…車の中、圭吾は夕陽が何処にいるのか考えていた。

水族館の外は、駐車場と、海があるだけ。そんなわかりやすいところに、夕陽がいるはずがない。

…いるとすれば、水族館の中だ。

…間もなくて着いた圭吾は車を駐車場に停めると、直ぐに水族館の中へ。

今日は、日曜日と言うこともあって、館内は、人でごった返していた。

夕陽一人を探すのも、困難を極めた。

もう一度電話してみる。

『…はい』
「…夕陽、何処にいる?館内を何周もしてるのに、見当たらない」

『…そうですか?私は圭吾さんを見つけましたけど』

その言葉に驚いて、辺りを見渡すも、夕陽はやっぱり何処にもいない。

「…必ず見つけるから」
『…閉館までに、見つけられますかね?』

そう言うと、電話は切られた。

…。

こんなにあちこち探し回っているのに、夕陽が見つけられない。

…日は、どんどん傾いていき、夕方になろうとしていた。

圭吾は階段を上っていく。

その時だった。

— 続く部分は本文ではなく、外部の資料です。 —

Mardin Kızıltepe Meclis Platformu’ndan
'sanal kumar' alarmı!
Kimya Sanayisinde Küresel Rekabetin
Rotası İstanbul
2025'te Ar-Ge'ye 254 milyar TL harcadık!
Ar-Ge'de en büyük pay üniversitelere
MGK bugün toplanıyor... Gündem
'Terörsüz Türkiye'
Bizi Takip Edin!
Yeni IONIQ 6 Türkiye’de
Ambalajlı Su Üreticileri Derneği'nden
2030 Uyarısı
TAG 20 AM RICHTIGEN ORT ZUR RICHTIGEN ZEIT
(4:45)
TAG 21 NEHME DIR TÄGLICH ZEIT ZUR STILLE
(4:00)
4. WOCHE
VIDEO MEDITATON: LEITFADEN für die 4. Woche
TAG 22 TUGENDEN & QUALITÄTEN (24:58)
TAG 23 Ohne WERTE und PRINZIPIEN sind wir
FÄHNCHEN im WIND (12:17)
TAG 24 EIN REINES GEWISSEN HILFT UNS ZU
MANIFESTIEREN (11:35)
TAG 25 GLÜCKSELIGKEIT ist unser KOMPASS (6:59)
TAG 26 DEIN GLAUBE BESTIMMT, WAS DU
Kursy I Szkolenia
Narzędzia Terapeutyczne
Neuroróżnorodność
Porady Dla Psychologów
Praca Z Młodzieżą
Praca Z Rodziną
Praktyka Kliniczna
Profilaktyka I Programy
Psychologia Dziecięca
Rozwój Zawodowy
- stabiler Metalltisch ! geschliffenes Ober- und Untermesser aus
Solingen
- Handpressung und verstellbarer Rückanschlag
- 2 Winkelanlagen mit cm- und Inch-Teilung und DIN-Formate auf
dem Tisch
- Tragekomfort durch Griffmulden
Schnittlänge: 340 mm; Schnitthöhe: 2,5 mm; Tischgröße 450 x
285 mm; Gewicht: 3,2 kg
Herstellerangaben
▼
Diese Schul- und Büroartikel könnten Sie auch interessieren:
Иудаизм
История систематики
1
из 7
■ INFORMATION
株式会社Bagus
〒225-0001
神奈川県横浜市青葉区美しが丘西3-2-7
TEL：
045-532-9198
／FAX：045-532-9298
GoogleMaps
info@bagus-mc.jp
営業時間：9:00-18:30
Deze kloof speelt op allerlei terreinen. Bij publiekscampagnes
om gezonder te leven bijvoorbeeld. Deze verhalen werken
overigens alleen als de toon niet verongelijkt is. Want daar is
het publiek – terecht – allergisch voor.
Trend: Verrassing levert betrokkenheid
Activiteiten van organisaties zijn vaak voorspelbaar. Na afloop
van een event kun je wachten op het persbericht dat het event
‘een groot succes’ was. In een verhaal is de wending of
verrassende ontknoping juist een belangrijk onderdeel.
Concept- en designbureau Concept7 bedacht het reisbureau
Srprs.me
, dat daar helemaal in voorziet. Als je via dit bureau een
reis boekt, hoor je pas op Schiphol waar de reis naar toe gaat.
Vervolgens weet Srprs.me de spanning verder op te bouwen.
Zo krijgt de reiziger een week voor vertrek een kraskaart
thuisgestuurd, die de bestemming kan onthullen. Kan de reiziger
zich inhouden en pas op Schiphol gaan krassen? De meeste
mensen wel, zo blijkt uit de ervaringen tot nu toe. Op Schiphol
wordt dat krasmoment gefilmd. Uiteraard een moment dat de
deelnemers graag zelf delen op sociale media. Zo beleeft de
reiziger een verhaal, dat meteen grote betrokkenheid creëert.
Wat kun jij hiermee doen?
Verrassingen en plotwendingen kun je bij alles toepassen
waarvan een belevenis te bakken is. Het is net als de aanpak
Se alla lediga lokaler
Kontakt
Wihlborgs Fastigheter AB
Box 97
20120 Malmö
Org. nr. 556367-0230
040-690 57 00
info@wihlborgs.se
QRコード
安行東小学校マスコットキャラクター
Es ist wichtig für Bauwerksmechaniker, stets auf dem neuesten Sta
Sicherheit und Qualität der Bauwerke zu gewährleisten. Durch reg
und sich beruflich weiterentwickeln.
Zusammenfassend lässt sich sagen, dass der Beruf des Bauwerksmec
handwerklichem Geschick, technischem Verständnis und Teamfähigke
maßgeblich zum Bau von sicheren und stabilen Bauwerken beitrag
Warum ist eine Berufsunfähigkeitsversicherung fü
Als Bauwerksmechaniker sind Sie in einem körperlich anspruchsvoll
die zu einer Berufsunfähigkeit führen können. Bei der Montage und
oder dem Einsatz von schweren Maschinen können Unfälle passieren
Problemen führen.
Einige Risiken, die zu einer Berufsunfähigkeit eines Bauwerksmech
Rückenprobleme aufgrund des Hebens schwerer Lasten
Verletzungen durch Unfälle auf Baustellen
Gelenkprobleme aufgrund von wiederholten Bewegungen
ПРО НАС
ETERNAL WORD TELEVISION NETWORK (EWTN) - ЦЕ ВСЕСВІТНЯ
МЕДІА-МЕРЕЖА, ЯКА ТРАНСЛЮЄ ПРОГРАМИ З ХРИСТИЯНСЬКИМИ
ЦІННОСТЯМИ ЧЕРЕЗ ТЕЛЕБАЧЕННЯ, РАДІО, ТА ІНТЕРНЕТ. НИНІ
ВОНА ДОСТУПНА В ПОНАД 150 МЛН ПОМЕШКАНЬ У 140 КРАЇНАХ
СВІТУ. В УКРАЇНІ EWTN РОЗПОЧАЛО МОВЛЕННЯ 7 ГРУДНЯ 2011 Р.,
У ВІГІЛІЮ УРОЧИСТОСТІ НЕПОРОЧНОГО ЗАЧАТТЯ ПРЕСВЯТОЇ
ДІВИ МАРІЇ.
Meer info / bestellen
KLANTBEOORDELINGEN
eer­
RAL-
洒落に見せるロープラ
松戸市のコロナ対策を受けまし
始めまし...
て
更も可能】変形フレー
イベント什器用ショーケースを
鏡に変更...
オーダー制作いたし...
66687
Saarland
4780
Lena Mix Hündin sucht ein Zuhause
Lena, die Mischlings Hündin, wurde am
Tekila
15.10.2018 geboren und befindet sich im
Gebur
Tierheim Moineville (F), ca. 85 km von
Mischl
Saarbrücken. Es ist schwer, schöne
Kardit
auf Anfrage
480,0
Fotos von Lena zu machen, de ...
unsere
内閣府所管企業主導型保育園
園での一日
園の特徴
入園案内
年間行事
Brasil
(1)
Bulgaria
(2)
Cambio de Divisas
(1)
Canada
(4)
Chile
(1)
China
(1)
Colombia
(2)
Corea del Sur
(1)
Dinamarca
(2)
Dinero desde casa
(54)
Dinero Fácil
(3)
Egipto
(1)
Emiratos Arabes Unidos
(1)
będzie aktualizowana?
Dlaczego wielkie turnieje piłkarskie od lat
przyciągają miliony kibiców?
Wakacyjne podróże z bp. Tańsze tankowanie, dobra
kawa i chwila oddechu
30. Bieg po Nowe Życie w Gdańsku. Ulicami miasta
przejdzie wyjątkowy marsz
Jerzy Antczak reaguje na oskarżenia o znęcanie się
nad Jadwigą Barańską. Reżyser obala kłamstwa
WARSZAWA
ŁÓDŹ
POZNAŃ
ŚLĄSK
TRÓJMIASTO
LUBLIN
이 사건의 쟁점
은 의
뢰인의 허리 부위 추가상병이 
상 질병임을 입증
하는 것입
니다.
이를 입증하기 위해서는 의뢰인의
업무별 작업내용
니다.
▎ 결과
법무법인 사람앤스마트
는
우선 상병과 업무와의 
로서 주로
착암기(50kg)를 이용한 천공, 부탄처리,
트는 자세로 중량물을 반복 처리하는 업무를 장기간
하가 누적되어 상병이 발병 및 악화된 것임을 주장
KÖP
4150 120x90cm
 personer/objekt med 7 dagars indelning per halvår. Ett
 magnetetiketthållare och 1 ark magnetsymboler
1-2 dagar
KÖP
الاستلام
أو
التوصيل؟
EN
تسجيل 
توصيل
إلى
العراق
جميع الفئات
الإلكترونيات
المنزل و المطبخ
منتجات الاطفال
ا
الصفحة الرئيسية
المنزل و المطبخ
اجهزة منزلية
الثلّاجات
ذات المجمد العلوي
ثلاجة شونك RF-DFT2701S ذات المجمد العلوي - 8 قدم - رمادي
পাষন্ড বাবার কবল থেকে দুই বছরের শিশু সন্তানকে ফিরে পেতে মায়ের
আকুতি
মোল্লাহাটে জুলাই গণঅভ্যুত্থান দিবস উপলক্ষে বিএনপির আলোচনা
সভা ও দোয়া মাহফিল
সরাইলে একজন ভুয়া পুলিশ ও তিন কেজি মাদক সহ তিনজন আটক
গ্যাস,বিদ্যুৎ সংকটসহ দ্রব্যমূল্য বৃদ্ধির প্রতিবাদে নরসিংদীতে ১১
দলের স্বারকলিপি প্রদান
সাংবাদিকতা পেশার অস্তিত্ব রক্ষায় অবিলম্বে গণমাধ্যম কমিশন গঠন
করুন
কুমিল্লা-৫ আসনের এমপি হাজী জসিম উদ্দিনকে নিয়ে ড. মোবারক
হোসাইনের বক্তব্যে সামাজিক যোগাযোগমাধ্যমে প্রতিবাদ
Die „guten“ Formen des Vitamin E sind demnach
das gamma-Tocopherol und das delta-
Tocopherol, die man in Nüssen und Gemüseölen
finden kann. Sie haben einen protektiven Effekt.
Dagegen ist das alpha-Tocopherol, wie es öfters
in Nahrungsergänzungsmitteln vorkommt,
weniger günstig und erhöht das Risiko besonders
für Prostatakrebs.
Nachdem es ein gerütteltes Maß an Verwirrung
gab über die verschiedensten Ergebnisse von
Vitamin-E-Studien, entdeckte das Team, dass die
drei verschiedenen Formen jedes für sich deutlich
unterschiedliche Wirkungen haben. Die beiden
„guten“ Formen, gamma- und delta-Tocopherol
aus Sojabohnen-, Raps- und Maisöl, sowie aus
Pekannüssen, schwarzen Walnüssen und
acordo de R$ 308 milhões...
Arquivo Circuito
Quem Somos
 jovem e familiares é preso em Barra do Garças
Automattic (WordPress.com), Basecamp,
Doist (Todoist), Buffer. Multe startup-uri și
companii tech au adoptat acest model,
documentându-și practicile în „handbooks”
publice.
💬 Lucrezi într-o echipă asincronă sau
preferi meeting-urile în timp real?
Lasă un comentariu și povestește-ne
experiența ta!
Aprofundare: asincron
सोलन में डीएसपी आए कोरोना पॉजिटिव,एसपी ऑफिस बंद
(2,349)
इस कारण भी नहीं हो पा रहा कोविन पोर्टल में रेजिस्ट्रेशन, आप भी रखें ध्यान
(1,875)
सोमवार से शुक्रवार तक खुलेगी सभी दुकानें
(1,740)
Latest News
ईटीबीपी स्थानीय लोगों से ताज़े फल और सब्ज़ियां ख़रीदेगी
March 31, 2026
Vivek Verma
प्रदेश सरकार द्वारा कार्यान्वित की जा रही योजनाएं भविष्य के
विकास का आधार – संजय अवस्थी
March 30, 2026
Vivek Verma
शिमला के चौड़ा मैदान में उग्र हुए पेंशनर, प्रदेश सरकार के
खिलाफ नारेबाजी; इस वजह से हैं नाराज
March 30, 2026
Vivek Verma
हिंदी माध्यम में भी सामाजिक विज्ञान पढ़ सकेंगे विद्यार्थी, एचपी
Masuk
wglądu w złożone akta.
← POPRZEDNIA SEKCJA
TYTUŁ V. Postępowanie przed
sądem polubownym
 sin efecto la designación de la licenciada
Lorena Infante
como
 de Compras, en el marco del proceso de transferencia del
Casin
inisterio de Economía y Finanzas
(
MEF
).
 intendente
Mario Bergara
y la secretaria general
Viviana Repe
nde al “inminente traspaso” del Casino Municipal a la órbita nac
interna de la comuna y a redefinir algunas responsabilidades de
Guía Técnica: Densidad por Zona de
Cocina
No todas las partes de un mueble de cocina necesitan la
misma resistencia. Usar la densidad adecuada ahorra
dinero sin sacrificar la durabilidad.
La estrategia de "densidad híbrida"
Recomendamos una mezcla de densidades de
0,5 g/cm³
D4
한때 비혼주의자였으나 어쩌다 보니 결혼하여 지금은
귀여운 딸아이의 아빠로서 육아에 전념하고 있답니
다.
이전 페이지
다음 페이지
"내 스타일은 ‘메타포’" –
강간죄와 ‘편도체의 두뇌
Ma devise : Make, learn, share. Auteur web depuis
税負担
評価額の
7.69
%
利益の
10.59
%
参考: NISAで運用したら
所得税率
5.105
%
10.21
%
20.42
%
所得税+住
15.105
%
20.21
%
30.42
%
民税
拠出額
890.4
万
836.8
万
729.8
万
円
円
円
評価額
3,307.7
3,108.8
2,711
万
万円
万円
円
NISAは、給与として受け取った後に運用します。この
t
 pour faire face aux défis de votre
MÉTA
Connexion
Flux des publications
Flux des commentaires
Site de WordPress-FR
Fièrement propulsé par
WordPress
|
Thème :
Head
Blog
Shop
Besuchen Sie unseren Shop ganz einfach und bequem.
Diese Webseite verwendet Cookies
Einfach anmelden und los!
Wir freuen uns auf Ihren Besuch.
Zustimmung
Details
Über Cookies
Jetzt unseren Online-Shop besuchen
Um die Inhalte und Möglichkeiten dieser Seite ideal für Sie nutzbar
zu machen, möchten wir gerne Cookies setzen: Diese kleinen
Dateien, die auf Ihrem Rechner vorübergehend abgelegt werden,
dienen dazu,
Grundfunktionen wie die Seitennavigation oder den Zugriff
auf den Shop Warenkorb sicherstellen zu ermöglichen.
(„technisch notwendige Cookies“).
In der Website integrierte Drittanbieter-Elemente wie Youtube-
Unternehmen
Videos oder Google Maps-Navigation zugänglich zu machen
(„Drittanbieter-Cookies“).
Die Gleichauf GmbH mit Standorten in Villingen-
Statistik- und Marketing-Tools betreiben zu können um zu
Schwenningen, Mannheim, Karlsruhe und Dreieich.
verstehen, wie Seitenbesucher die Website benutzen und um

白いワンピースを着た、黒髪の女性が一人、窓の外にある海を眺めているのが見えた。

…圭吾は階段をかけあがり、その女性の肩を掴んだ。

「…夕陽、見つけた」
「…」

夕陽なのは、確かなようだ。だが、夕陽は振り返ろうとしない。

圭吾は手を下ろすと、ポケットから、何かを取り出した。